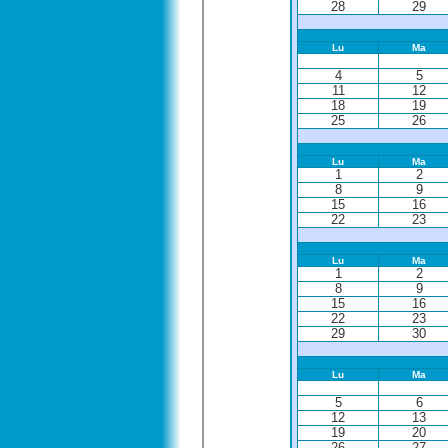
28
29
Lu
Ma
4
5
11
12
18
19
25
26
Lu
Ma
1
2
8
9
15
16
22
23
Lu
Ma
1
2
8
9
15
16
22
23
29
30
Lu
Ma
5
6
12
13
19
20
26
27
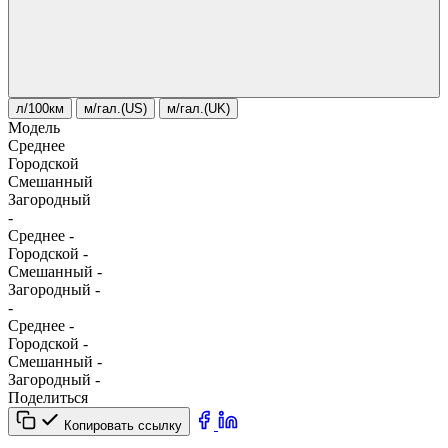
л/100км
м/гал.(US)
м/гал.(UK)
Модель
Среднее
Городской
Смешанный
Загородный
-
Среднее
-
Городской
-
Смешанный
-
Загородный
-
-
Среднее
-
Городской
-
Смешанный
-
Загородный
-
Поделиться
Копировать ссылку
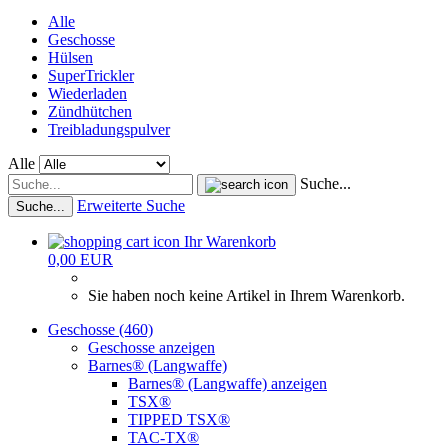
Alle
Geschosse
Hülsen
SuperTrickler
Wiederladen
Zündhütchen
Treibladungspulver
Alle
Suche...
Erweiterte Suche
Suche...
Ihr Warenkorb
0,00 EUR
Sie haben noch keine Artikel in Ihrem Warenkorb.
Geschosse (460)
Geschosse anzeigen
Barnes® (Langwaffe)
Barnes® (Langwaffe) anzeigen
TSX®
TIPPED TSX®
TAC-TX®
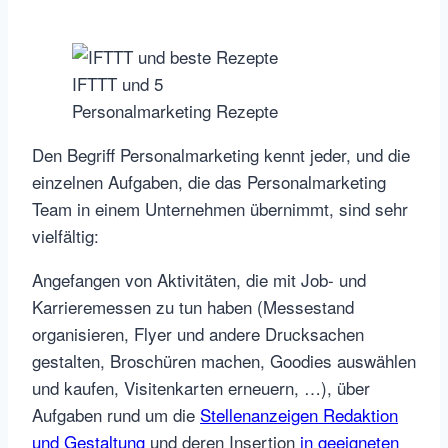
IFTTT und 5
Personalmarketing Rezepte
Den Begriff Personalmarketing kennt jeder, und die
einzelnen Aufgaben, die das Personalmarketing
Team in einem Unternehmen übernimmt, sind sehr
vielfältig:
Angefangen von Aktivitäten, die mit Job- und
Karrieremessen zu tun haben (Messestand
organisieren, Flyer und andere Drucksachen
gestalten, Broschüren machen, Goodies auswählen
und kaufen, Visitenkarten erneuern, …), über
Aufgaben rund um die
Stellenanzeigen Redaktion
und Gestaltung
und deren Insertion
in geeigneten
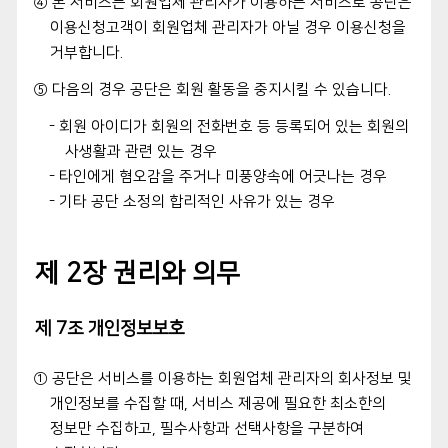
④ 본 서비스는 회원업체 관리자가 이용하는 서비스로 공단은
이용신청고객이 회원업체 관리자가 아닐 경우 이용신청을
거부합니다.
⑤ 다음의 경우 공단은 회원 활동을 중지시킬 수 있습니다.
- 회원 아이디가 회원의 전화번호 등 등록되어 있는 회원의
사생활과 관련 있는 경우
- 타인에게 혐오감을 주거나 미풍양속에 어긋나는 경우
- 기타 공단 소정의 합리적인 사유가 있는 경우
제 2장 권리와 의무
제 7조 개인정보보호
① 공단은 서비스를 이용하는 회원업체 관리자의 회사정보 및
개인정보를 수집할 때, 서비스 제공에 필요한 최소한의
정보만 수집하고, 필수사항과 선택사항을 구분하여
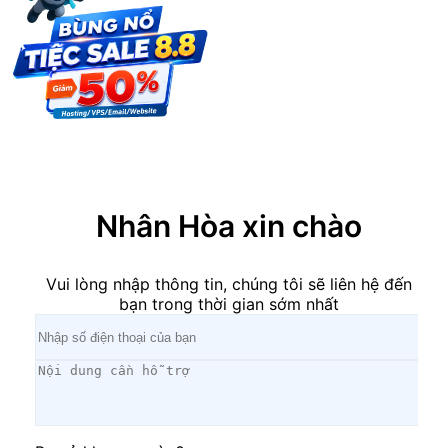
×
Nhân Hòa xin chào
Vui lòng nhập thông tin, chúng tôi sẽ liên hệ đến
bạn trong thời gian sớm nhất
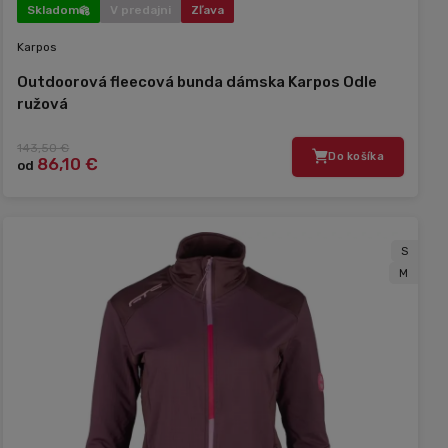
Skladom
V predajni
Zľava
Karpos
Outdoorová fleecová bunda dámska Karpos Odle
ružová
143,50 €
Do košíka
86,10 €
od
S
M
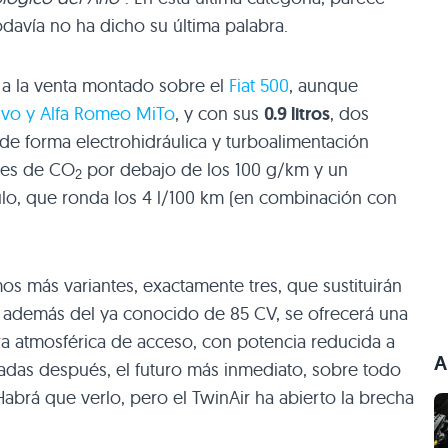
odavía no ha dicho su última palabra.
á a la venta montado sobre el
Fiat 500
, aunque
 Evo y Alfa Romeo MiTo
, y con sus
0.9 litros
, dos
r de forma electrohidráulica y turboalimentación
ones de CO
por debajo de los 100 g/km y un
2
, que ronda los 4 l/100 km (en combinación con
s más variantes, exactamente tres, que sustituirán
: además del ya conocido de 85 CV, se ofrecerá una
ra atmosférica de acceso, con potencia reducida a
A
adas después, el futuro más inmediato, sobre todo
rá que verlo, pero el TwinAir ha abierto la brecha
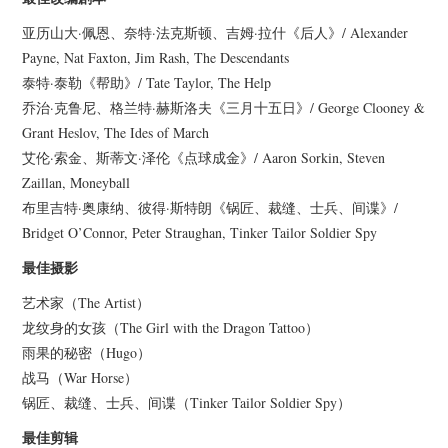
亚历山大·佩恩、奈特·法克斯顿、吉姆·拉什《后人》/ Alexander
Payne, Nat Faxton, Jim Rash, The Descendants
泰特·泰勒《帮助》/ Tate Taylor, The Help
乔治·克鲁尼、格兰特·赫斯洛夫《三月十五日》/ George Clooney &
Grant Heslov, The Ides of March
艾伦·索金、斯蒂文·泽伦《点球成金》/ Aaron Sorkin, Steven
Zaillan, Moneyball
布里吉特·奥康纳、彼得·斯特朗《锅匠、裁缝、士兵、间谍》/
Bridget O’Connor, Peter Straughan, Tinker Tailor Soldier Spy
最佳摄影
艺术家（The Artist）
龙纹身的女孩（The Girl with the Dragon Tattoo）
雨果的秘密（Hugo）
战马（War Horse）
锅匠、裁缝、士兵、间谍（Tinker Tailor Soldier Spy）
最佳剪辑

------------------------------

- What you need to do -
Restate the material above word for word; pictures do not belong in the copy.

- Solution to the exercise -
28
29
Lu
Ma
4
5
11
12
18
19
25
26
Lu
Ma
1
2
8
9
15
16
22
23
Lu
Ma
1
2
8
9
15
16
22
23
29
30
Lu
Ma
5
6
12
13
19
20
26
27
л/100км
м/гал.(US)
м/гал.(UK)
Модель
Среднее
Городской
Смешанный
Загородный
-
Среднее
-
Городской
-
Смешанный
-
Загородный
-
-
Среднее
-
Городской
-
Смешанный
-
Загородный
-
Поделиться
Копировать ссылку
Alle
Geschosse
Hülsen
SuperTrickler
Wiederladen
Zündhütchen
Treibladungspulver
Alle
Suche...
Erweiterte Suche
Suche...
Ihr Warenkorb
0,00 EUR
Sie haben noch keine Artikel in Ihrem Warenkorb.
Geschosse (460)
Geschosse anzeigen
Barnes® (Langwaffe)
Barnes® (Langwaffe) anzeigen
TSX®
TIPPED TSX®
TAC-TX®
IFTTT und 5
Personalmarketing Rezepte
Den Begriff Personalmarketing kennt jeder, und die
einzelnen Aufgaben, die das Personalmarketing
Team in einem Unternehmen übernimmt, sind sehr
vielfältig:
Angefangen von Aktivitäten, die mit Job- und
Karrieremessen zu tun haben (Messestand
organisieren, Flyer und andere Drucksachen
gestalten, Broschüren machen, Goodies auswählen
und kaufen, Visitenkarten erneuern, …), über
Aufgaben rund um die
Stellenanzeigen Redaktion
und Gestaltung
und deren Insertion
in geeigneten
④ 본 서비스는 회원업체 관리자가 이용하는 서비스로 공단은
이용신청고객이 회원업체 관리자가 아닐 경우 이용신청을
거부합니다.
⑤ 다음의 경우 공단은 회원 활동을 중지시킬 수 있습니다.
- 회원 아이디가 회원의 전화번호 등 등록되어 있는 회원의
사생활과 관련 있는 경우
- 타인에게 혐오감을 주거나 미풍양속에 어긋나는 경우
- 기타 공단 소정의 합리적인 사유가 있는 경우
제 2장 권리와 의무
제 7조 개인정보보호
① 공단은 서비스를 이용하는 회원업체 관리자의 회사정보 및
개인정보를 수집할 때, 서비스 제공에 필요한 최소한의
정보만 수집하고, 필수사항과 선택사항을 구분하여
×
Nhân Hòa xin chào
Vui lòng nhập thông tin, chúng tôi sẽ liên hệ đến
bạn trong thời gian sớm nhất
Skladom
V predajni
Zľava
Karpos
Outdoorová fleecová bunda dámska Karpos Odle
ružová
143,50 €
Do košíka
86,10 €
od
S
M
odavía no ha dicho su última palabra.
á a la venta montado sobre el
Fiat 500
, aunque
 Evo y Alfa Romeo MiTo
, y con sus
0.9 litros
, dos
r de forma electrohidráulica y turboalimentación
ones de CO
por debajo de los 100 g/km y un
2
, que ronda los 4 l/100 km (en combinación con
s más variantes, exactamente tres, que sustituirán
: además del ya conocido de 85 CV, se ofrecerá una
ra atmosférica de acceso, con potencia reducida a
A
adas después, el futuro más inmediato, sobre todo
rá que verlo, pero el TwinAir ha abierto la brecha
亚历山大·佩恩、奈特·法克斯顿、吉姆·拉什《后人》/ Alexander
Payne, Nat Faxton, Jim Rash, The Descendants
泰特·泰勒《帮助》/ Tate Taylor, The Help
乔治·克鲁尼、格兰特·赫斯洛夫《三月十五日》/ George Clooney &
Grant Heslov, The Ides of March
艾伦·索金、斯蒂文·泽伦《点球成金》/ Aaron Sorkin, Steven
Zaillan, Moneyball
布里吉特·奥康纳、彼得·斯特朗《锅匠、裁缝、士兵、间谍》/
Bridget O’Connor, Peter Straughan, Tinker Tailor Soldier Spy
最佳摄影
艺术家（The Artist）
龙纹身的女孩（The Girl with the Dragon Tattoo）
雨果的秘密（Hugo）
战马（War Horse）
锅匠、裁缝、士兵、间谍（Tinker Tailor Soldier Spy）
最佳剪辑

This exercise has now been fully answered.